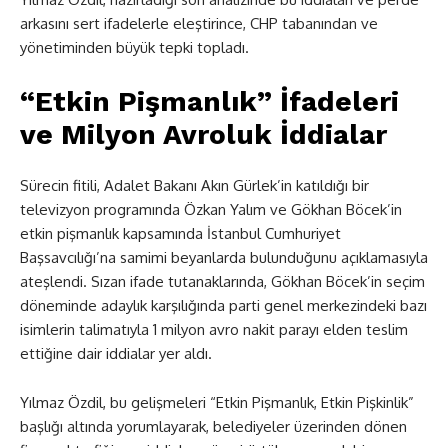
arkasını sert ifadelerle eleştirince, CHP tabanından ve
yönetiminden büyük tepki topladı.
“Etkin Pişmanlık” İfadeleri
ve Milyon Avroluk İddialar
Sürecin fitili, Adalet Bakanı Akın Gürlek’in katıldığı bir
televizyon programında Özkan Yalım ve Gökhan Böcek’in
etkin pişmanlık kapsamında İstanbul Cumhuriyet
Başsavcılığı’na samimi beyanlarda bulunduğunu açıklamasıyla
ateşlendi. Sızan ifade tutanaklarında, Gökhan Böcek’in seçim
döneminde adaylık karşılığında parti genel merkezindeki bazı
isimlerin talimatıyla 1 milyon avro nakit parayı elden teslim
ettiğine dair iddialar yer aldı.
Yılmaz Özdil, bu gelişmeleri “Etkin Pişmanlık, Etkin Pişkinlik”
başlığı altında yorumlayarak, belediyeler üzerinden dönen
□ □ □
(Your task):
Copy out every line above where "Gökhan" is present.

(Completed exercise):
televizyon programında Özkan Yalım ve Gökhan Böcek’in
ateşlendi. Sızan ifade tutanaklarında, Gökhan Böcek’in seçim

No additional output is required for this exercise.